Although current artificial intelligence research still has a long way to go to achieve AGI, the combination of generative AI and decision-making AI has undoubtedly opened up new possibilities for achieving AGI, and games, as a testing ground for training AI, are playing an increasingly important role in general artificial intelligence research. We have seen that based on the combination of large language models and AI agents, we have been able to create general-purpose game agents like SIMA, which can not only make effective decisions in a given environment, but also continuously learn and adapt to unknown environments, and complete various complex tasks according to natural language instructions, showing human-like intelligence.
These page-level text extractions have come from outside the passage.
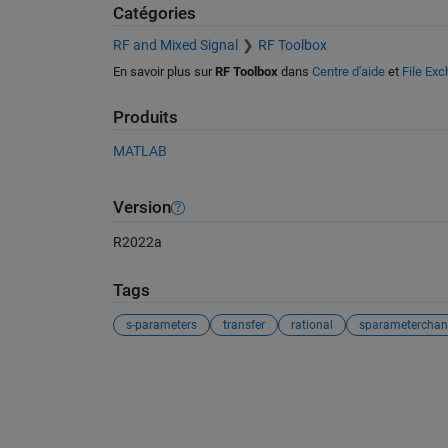
Catégories
RF and Mixed Signal
RF Toolbox
En savoir plus sur
RF Toolbox
dans
Centre d'aide
et
File Ex
Produits
MATLAB
Version
R2022a
Tags
s-parameters
transfer
rational
sparameterchan
Voir également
In the future, with the continuous increase in training environments, general-purpose game agents may have the understanding and ability to understand more complex and advanced language instructions, and people are expected to create more flexible, adaptable, and closer to human intelligence AI systems. We also look forward to the day when general-purpose agents can pass the test of the small world of games and smoothly move to the broad stage of the real world to serve the thousands of industries in human society.
Thanks to Cao Jianfeng, Liu Lin, Wang Peng and others for their guidance in the writing of this article!